The Remedy for Lust:
1 Cor 6:18 “Flee from sexual immorality. All other sins a person commits are outside the body, but whoever sins sexually, sins against their own body.”
- What does it look like to flee sexual immorality in our culture? How do we flee it in a way that still affirms the God-given goodness of sexuality?
Lust thrives in privacy and isolation. Lustful people often feel shame, which also motivates them to keep their struggles hidden from others. But when we hide our hearts, we cannot come to grips with the darkness within, or expose it to the light in confession. This means lust’s remedy requires community, openness, and accountability. Sheer individual willpower will not work. You will not beat this vice alone. Lust’s vicious cycle copycats the dynamics of addiction (212).
- How can community be a factor in addressing lust? What is the posture of such a community towards those struggling with lust?

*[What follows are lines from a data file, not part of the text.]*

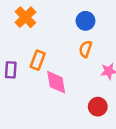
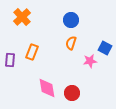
pink diamond: (56, 82) -> (47, 88), moved
red circle: (98, 107) -> (72, 93), moved

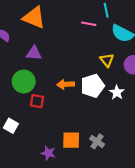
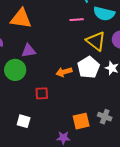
pink line: (89, 24) -> (77, 20), moved
yellow triangle: (107, 60) -> (96, 41), size x1.5
green circle: (24, 81) -> (15, 70), moved

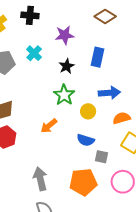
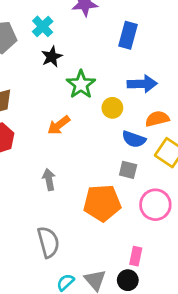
black star: (67, 66) -> (52, 57), moved
blue semicircle: (86, 140) -> (134, 139), moved
gray arrow: (40, 179) -> (49, 179), moved, size x0.7

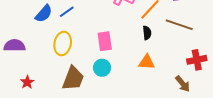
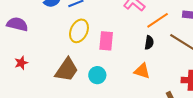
yellow ellipse: (63, 43) -> (79, 31), moved
cyan circle: (102, 68) -> (97, 75), moved

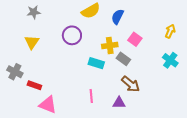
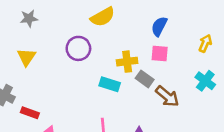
blue semicircle: (118, 17) -> (159, 26), moved
pink square: (135, 39) -> (160, 54), turned -32
brown arrow: (131, 84) -> (167, 96), moved

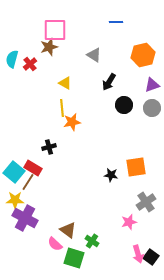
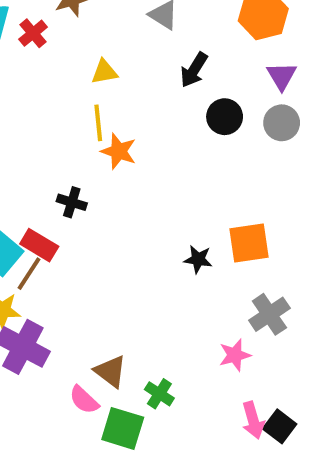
yellow triangle: (65, 83) -> (104, 72), turned -40
purple triangle: (152, 85) -> (282, 76), turned -42
orange star: (72, 122) -> (119, 151), turned 30
black cross: (49, 147) -> (72, 202), turned 32

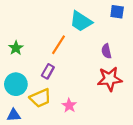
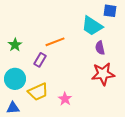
cyan trapezoid: (81, 21) -> (92, 26), moved
orange line: (59, 45) -> (55, 42), turned 36
purple rectangle: (48, 71) -> (40, 60), moved

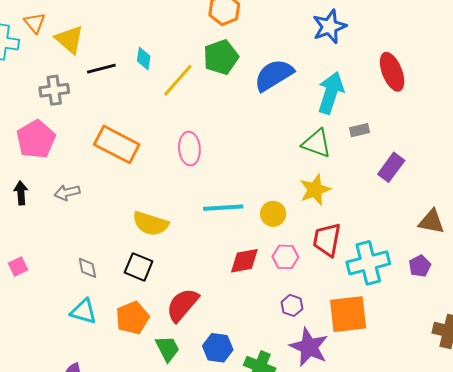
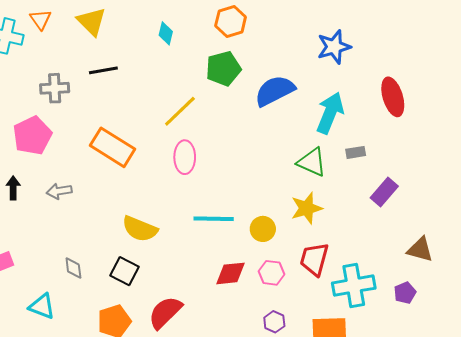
yellow triangle: (69, 40) -> (92, 22), moved
cyan diamond: (144, 59) -> (166, 33), moved
yellow line: (178, 80) -> (180, 111), moved
cyan triangle: (84, 311) -> (42, 306), moved

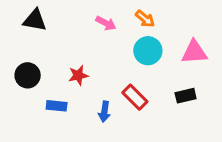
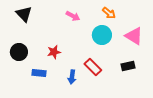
orange arrow: (145, 19) -> (109, 13), moved
black triangle: (35, 20) -> (24, 14), turned 36
pink triangle: (194, 52) -> (134, 36), turned 36

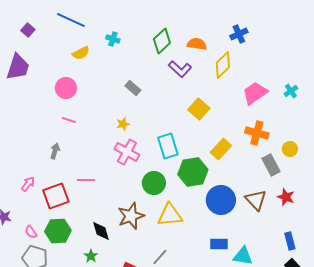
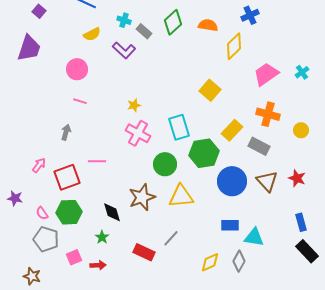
purple L-shape: (180, 69) -> (124, 50), moved
gray rectangle: (133, 88) -> (144, 31), moved
gray rectangle: (271, 165) -> (259, 146), moved, turned -35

Phil 4:8 “Finally, brothers and sisters, whatever is true, whatever is noble, whatever is right, whatever is pure, whatever is lovely, whatever is admirable—if anything is excellent or praiseworthy—think about such things.”
- What does it look like to speak about sexuality in a way that demonstrates its “excellence and praiseworthiness”?
- What is the place for chastity in our conversation on lust?
DeYoung Notes that in the case of the desire for sexual pleasure, being called to love your neighbor as yourself means that respecting persons and their bodies includes both your neighbor’s body and your own.(208)
John 15:12 “My command is this: Love each other as I have loved you.”
- How do we love ourselves and our neighbours in a way that honours the image of God in each of us?